>>>

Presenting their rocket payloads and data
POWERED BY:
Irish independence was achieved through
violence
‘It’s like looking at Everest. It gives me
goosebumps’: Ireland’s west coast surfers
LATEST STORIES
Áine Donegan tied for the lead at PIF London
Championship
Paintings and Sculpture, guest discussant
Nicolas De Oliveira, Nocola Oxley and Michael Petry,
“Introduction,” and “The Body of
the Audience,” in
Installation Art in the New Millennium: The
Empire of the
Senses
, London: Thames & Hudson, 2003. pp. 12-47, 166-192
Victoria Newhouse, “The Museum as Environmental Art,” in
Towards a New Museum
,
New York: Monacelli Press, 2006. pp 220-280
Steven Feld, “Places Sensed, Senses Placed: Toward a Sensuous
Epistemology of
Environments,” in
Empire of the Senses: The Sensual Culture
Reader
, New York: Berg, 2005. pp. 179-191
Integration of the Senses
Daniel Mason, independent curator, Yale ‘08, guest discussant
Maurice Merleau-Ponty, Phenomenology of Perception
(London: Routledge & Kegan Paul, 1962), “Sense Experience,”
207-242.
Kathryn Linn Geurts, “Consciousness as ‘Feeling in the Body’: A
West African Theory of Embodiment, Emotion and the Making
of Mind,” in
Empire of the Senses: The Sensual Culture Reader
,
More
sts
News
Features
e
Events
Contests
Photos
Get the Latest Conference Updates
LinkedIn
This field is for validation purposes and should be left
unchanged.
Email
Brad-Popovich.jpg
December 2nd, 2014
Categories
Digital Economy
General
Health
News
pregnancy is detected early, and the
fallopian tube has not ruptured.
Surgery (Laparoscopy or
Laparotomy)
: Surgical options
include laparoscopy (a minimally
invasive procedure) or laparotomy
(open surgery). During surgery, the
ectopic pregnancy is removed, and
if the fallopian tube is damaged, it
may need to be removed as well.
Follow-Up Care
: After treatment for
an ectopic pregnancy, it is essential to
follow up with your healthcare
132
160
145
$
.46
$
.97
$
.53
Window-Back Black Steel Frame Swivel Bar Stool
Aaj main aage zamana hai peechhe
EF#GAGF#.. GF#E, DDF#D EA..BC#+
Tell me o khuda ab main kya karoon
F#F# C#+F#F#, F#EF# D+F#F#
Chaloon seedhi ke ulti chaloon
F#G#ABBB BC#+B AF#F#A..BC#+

<<<
>>>

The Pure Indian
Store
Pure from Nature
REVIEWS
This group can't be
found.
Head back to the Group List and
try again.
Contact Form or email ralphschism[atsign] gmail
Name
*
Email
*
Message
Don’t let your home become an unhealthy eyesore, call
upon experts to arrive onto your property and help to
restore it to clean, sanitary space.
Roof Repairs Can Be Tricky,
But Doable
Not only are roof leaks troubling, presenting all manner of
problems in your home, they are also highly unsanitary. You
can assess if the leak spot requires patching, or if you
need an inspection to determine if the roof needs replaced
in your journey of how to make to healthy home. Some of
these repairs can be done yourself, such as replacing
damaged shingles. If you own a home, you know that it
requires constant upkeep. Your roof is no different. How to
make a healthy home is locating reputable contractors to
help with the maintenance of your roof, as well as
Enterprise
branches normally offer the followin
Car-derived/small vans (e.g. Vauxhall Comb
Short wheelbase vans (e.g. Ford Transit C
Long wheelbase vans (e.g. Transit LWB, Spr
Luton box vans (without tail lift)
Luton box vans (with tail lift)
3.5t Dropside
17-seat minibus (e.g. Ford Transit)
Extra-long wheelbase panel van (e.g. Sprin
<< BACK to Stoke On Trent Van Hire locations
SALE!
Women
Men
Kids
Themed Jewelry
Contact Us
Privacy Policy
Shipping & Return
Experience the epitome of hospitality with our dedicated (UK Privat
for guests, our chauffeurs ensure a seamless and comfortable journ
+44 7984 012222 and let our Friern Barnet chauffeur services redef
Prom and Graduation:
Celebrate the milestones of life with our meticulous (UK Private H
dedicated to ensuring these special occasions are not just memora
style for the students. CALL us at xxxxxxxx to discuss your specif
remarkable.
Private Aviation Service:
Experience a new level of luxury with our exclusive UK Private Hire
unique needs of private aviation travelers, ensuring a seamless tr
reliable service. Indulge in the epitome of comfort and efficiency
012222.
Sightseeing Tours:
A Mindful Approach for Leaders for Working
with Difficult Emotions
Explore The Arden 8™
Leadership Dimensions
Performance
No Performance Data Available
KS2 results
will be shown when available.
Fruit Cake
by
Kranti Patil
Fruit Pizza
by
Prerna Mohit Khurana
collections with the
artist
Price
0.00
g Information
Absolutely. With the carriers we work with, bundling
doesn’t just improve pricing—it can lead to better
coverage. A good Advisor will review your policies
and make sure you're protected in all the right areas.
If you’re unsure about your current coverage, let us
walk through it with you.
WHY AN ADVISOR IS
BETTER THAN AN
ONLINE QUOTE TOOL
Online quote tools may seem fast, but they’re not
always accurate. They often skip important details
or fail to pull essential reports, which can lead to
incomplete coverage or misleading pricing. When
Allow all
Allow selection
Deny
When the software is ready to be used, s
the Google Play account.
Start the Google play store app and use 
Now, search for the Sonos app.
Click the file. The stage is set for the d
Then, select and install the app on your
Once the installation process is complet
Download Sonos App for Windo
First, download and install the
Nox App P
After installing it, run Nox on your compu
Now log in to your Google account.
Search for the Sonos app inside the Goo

<<<

• Try it:
Copy the stretch of the records above that runs from the line with "Presenting their rocket payloads and data" through the line with "(open surgery). During surgery, the". Both end lines belong in the copy, and nothing else does.

• Task solution:
Presenting their rocket payloads and data
POWERED BY:
Irish independence was achieved through
violence
‘It’s like looking at Everest. It gives me
goosebumps’: Ireland’s west coast surfers
LATEST STORIES
Áine Donegan tied for the lead at PIF London
Championship
Paintings and Sculpture, guest discussant
Nicolas De Oliveira, Nocola Oxley and Michael Petry,
“Introduction,” and “The Body of
the Audience,” in
Installation Art in the New Millennium: The
Empire of the
Senses
, London: Thames & Hudson, 2003. pp. 12-47, 166-192
Victoria Newhouse, “The Museum as Environmental Art,” in
Towards a New Museum
,
New York: Monacelli Press, 2006. pp 220-280
Steven Feld, “Places Sensed, Senses Placed: Toward a Sensuous
Epistemology of
Environments,” in
Empire of the Senses: The Sensual Culture
Reader
, New York: Berg, 2005. pp. 179-191
Integration of the Senses
Daniel Mason, independent curator, Yale ‘08, guest discussant
Maurice Merleau-Ponty, Phenomenology of Perception
(London: Routledge & Kegan Paul, 1962), “Sense Experience,”
207-242.
Kathryn Linn Geurts, “Consciousness as ‘Feeling in the Body’: A
West African Theory of Embodiment, Emotion and the Making
of Mind,” in
Empire of the Senses: The Sensual Culture Reader
,
More
sts
News
Features
e
Events
Contests
Photos
Get the Latest Conference Updates
LinkedIn
This field is for validation purposes and should be left
unchanged.
Email
Brad-Popovich.jpg
December 2nd, 2014
Categories
Digital Economy
General
Health
News
pregnancy is detected early, and the
fallopian tube has not ruptured.
Surgery (Laparoscopy or
Laparotomy)
: Surgical options
include laparoscopy (a minimally
invasive procedure) or laparotomy
(open surgery). During surgery, the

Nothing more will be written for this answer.